## DIRECTIONS FOR THIS TASK
Work through the data below line by line and say how many lines hold "lượng"; give only the number.

## DATA SECTION
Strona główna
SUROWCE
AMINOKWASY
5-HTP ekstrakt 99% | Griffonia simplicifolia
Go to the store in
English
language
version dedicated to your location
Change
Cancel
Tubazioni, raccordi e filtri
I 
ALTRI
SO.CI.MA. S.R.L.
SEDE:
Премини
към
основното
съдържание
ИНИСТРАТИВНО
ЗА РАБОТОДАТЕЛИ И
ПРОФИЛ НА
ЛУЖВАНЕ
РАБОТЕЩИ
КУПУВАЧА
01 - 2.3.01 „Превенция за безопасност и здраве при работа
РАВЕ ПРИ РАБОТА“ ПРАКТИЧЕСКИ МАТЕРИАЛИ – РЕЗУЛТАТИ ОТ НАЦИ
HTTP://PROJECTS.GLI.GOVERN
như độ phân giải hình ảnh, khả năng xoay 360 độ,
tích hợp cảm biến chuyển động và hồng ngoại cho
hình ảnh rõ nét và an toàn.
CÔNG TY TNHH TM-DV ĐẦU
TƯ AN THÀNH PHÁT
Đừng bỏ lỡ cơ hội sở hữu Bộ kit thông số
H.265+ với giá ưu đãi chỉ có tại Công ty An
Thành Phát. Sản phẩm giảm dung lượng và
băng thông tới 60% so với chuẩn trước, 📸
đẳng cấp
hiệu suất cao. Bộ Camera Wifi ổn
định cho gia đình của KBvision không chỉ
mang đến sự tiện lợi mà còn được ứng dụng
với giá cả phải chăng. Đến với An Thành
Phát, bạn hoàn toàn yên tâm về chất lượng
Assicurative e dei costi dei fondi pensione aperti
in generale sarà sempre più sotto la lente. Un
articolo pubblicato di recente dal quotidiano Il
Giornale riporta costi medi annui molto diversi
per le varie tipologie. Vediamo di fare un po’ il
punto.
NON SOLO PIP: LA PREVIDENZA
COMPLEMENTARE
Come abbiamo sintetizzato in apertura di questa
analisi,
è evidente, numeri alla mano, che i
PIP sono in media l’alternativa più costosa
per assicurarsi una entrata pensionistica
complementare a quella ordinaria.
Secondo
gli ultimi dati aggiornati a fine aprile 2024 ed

## RESULT BELOW
2